- _Work instructions_: Say how many lines of these entries include the word "tout", and answer with the number alone.

[Saved data entries]
+ + + + +
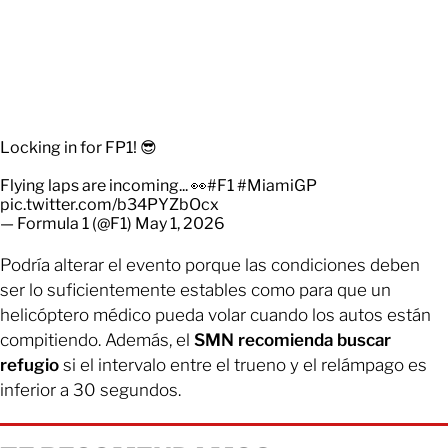
Locking in for FP1! 😎
Flying laps are incoming... 👀
#F1
#MiamiGP
pic.twitter.com/b34PYZbOcx
— Formula 1 (@F1)
May 1, 2026
Podría alterar el evento porque las condiciones deben
ser lo suficientemente estables como para que un
helicóptero médico pueda volar cuando los autos están
compitiendo. Además, el
SMN recomienda buscar
refugio
si el intervalo entre el trueno y el relámpago es
inferior a 30 segundos.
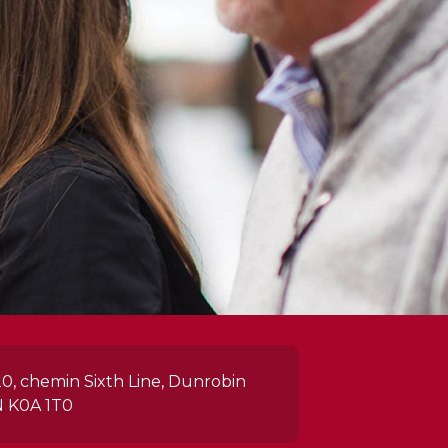
20, chemin Sixth Line, Dunrobin
 K0A 1T0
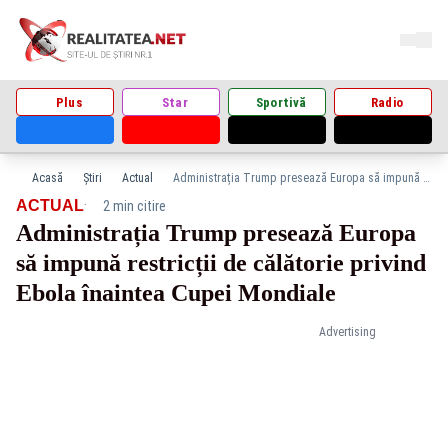
Plus
Star
Sportivă
Radio
Acasă
Știri
Actual
Administrația Trump presează Europa să impună restricții de călătorie privind Ebola înaintea Cupei Mondiale
·
ACTUAL
2 min citire
Administrația Trump presează Europa
să impună restricții de călătorie privind
Ebola înaintea Cupei Mondiale
Advertising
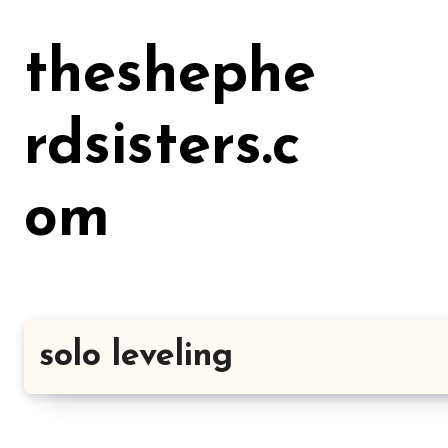
Lewati
ke
theshephe
konten
rdsisters.c
om
solo leveling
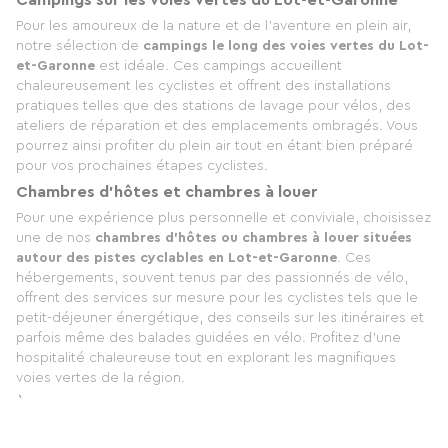
Pour les amoureux de la nature et de l'aventure en plein air,
notre sélection de
campings le long des voies vertes du Lot-
et-Garonne
est idéale. Ces campings accueillent
chaleureusement les cyclistes et offrent des installations
pratiques telles que des stations de lavage pour vélos, des
ateliers de réparation et des emplacements ombragés. Vous
pourrez ainsi profiter du plein air tout en étant bien préparé
pour vos prochaines étapes cyclistes.
Chambres d'hôtes et chambres à louer
Pour une expérience plus personnelle et conviviale, choisissez
une de nos
chambres d'hôtes ou chambres à louer situées
autour des pistes cyclables en Lot-et-Garonne
. Ces
hébergements, souvent tenus par des passionnés de vélo,
offrent des services sur mesure pour les cyclistes tels que le
petit-déjeuner énergétique, des conseils sur les itinéraires et
parfois même des balades guidées en vélo. Profitez d'une
hospitalité chaleureuse tout en explorant les magnifiques
voies vertes de la région.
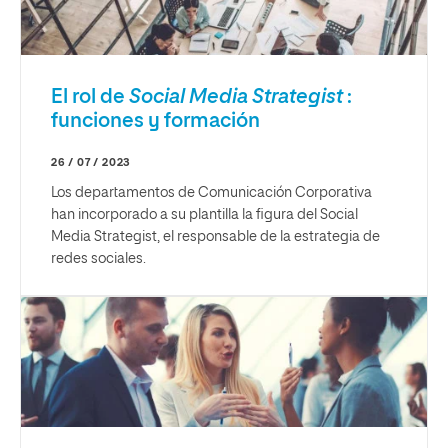
El rol de
Social Media Strategist
:
funciones y formación
26 / 07 / 2023
Los departamentos de Comunicación Corporativa
han incorporado a su plantilla la figura del Social
Media Strategist, el responsable de la estrategia de
redes sociales.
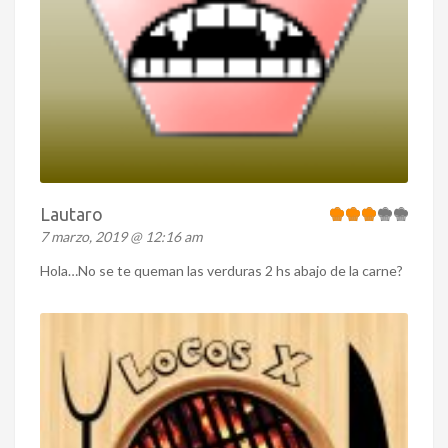
Lautaro
7 marzo, 2019 @ 12:16 am
Hola…No se te queman las verduras 2 hs abajo de la carne?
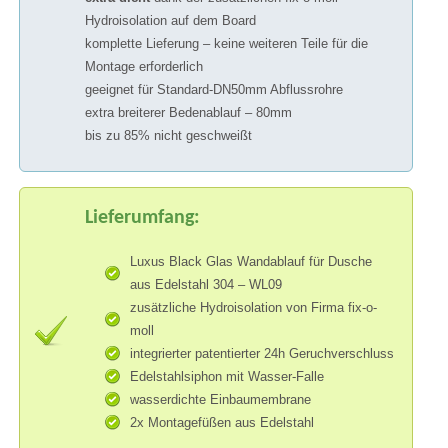
Hydroisolation auf dem Board
komplette Lieferung – keine weiteren Teile für die
Montage erforderlich
geeignet für Standard-DN50mm Abflussrohre
extra breiterer Bedenablauf – 80mm
bis zu 85% nicht geschweißt
Lieferumfang:
Luxus Black Glas Wandablauf für Dusche
aus Edelstahl 304 – WL09
zusätzliche Hydroisolation von Firma fix-o-
moll
integrierter patentierter 24h Geruchverschluss
Edelstahlsiphon mit Wasser-Falle
wasserdichte Einbaumembrane
2x Montagefüßen aus Edelstahl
+ + + + +
- _Solution below_: 2